Learning General Policies with Policy Gradient Methods

Simon Ståhlberg; Blai Bonet; Hector Geffner

doi:10.24963/kr.2023/63

KR2023

Proceedings of the 20th International Conference on Principles of Knowledge Representation and Reasoning

Rhodes, Greece. September 2-8, 2023.

Edited by

ISSN: 2334-1033
ISBN: 978-1-956792-02-7

Learning General Policies with Policy Gradient Methods

Simon Ståhlberg(Linköping University)
Blai Bonet(Universitat Pompeu Fabra)
Hector Geffner(RWTH Aachen University, Linköping University)

PDF

BibTeX

https://doi.org/10.24963/kr.2023/63

Keywords

Reasoning about actions and change, action languages
Learning action theories
Symbolic reinforcement learning

Abstract

While reinforcement learning methods have delivered remarkable results in a number of settings, generalization, i.e., the ability to produce policies that generalize in a reliable and systematic way, has remained a challenge. The problem of generalization has been addressed formally in classical planning where provable correct policies that generalize over all instances of a given domain have been learned using combinatorial methods. The aim of this work is to bring these two research threads together to illuminate the conditions under which (deep) reinforcement learning approaches, and in particular, policy optimization methods, can be used to learn policies that generalize like combinatorial methods do.
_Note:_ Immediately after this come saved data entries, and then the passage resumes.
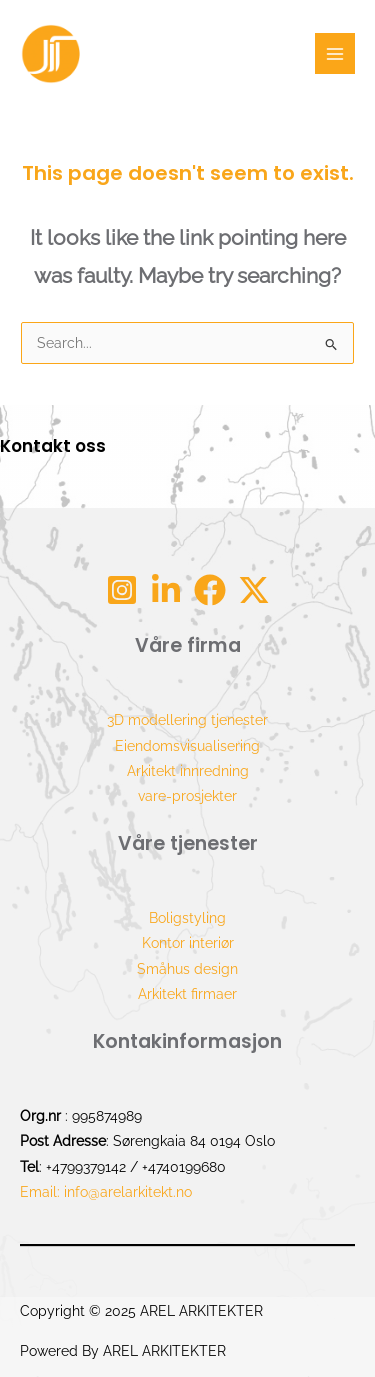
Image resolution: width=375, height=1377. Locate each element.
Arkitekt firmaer (187, 994)
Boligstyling (187, 918)
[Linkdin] (166, 590)
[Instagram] (122, 590)
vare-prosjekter (187, 796)
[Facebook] (210, 590)
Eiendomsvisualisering (187, 746)
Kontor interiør (188, 943)
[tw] (254, 590)
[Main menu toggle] (335, 53)
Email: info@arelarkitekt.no (106, 1192)
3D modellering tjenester (187, 720)
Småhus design (187, 969)
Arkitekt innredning (188, 771)
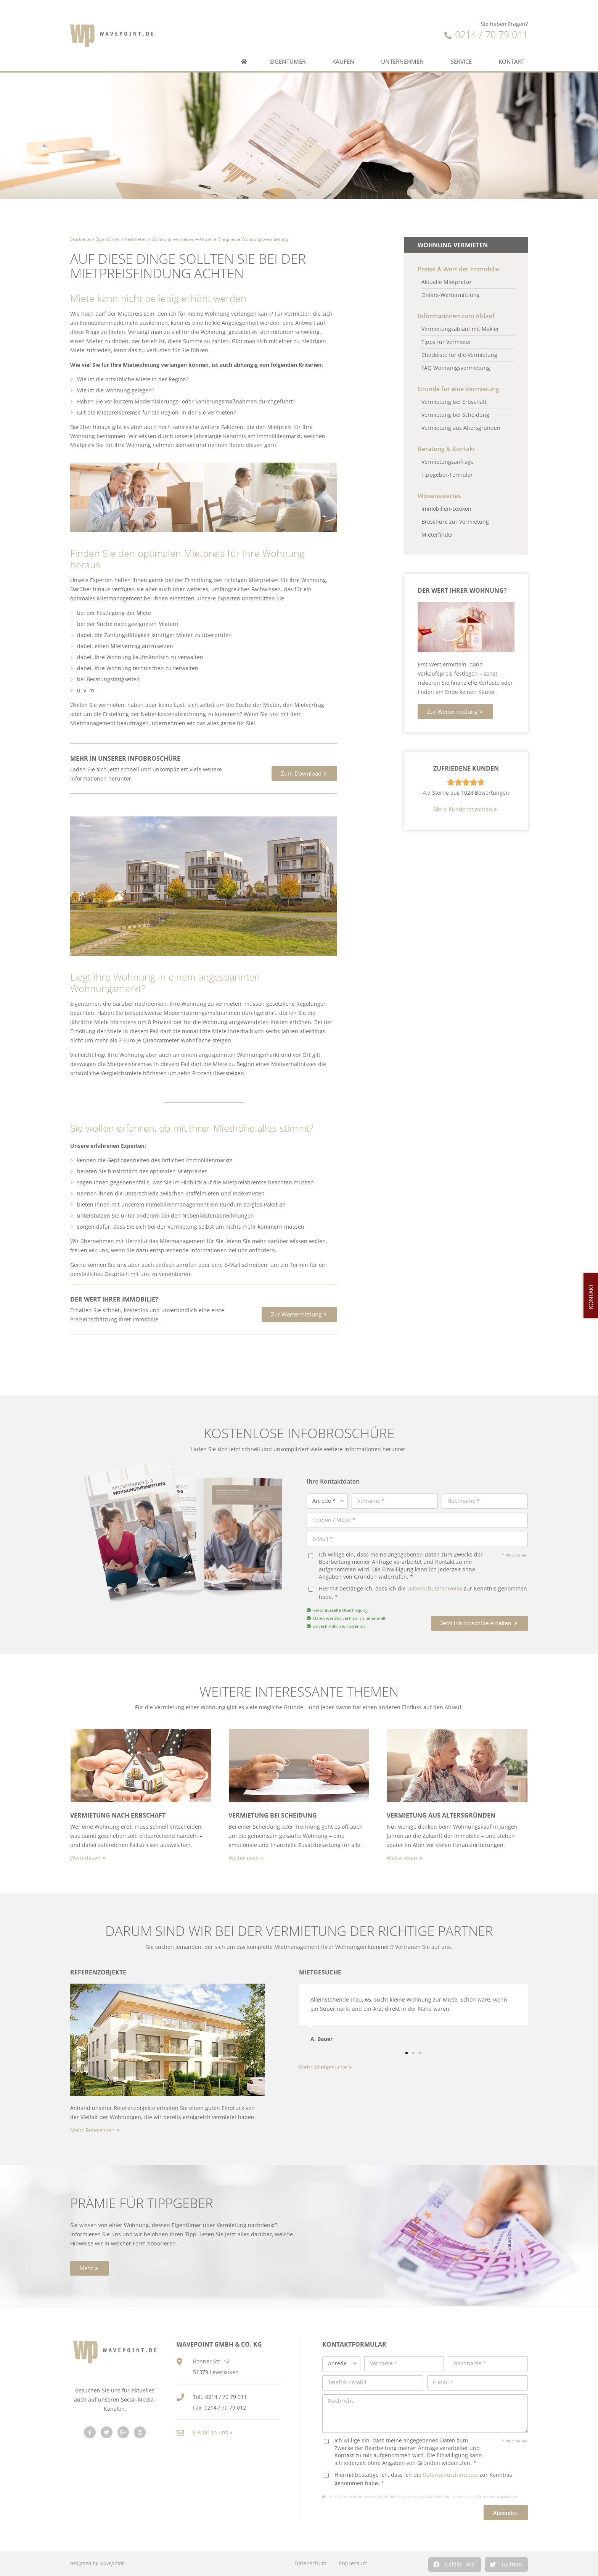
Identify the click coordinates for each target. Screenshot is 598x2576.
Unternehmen (404, 35)
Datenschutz (310, 2563)
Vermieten (136, 239)
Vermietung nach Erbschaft (118, 1815)
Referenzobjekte (98, 1972)
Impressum (353, 2563)
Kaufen (345, 35)
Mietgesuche (320, 1972)
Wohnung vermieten (173, 239)
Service (463, 35)
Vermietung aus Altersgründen (441, 1815)
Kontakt (513, 35)
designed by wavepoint (97, 2563)
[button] (304, 773)
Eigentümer (289, 35)
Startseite (80, 239)
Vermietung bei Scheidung (272, 1815)
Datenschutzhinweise (434, 1588)
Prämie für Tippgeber (141, 2203)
We draw on lessons learned from previous combinatorial and deep learning approaches, and extend them in a convenient way. From the former, we model policies as state transition classifiers, as (ground) actions are not general and change from instance to instance. From the latter, we use graph neural networks (GNNs) adapted to deal with relational structures for representing value functions over planning states, and in our case, policies. With these ingredients in place, we find that actor-critic methods can be used to learn policies that generalize almost as well as those obtained using combinatorial approaches while avoiding the scalability bottleneck and the use of feature pools. Moreover, the limitations of the DRL methods on the benchmarks considered have little to do with deep learning or reinforcement learning algorithms, and result from the well-understood expressive limitations of GNNs, and the tradeoff between optimality and generalization (general policies cannot be optimal in some domains). Both of these limitations are addressed without changing the basic DRL methods by adding derived predicates and an alternative cost structure to optimize.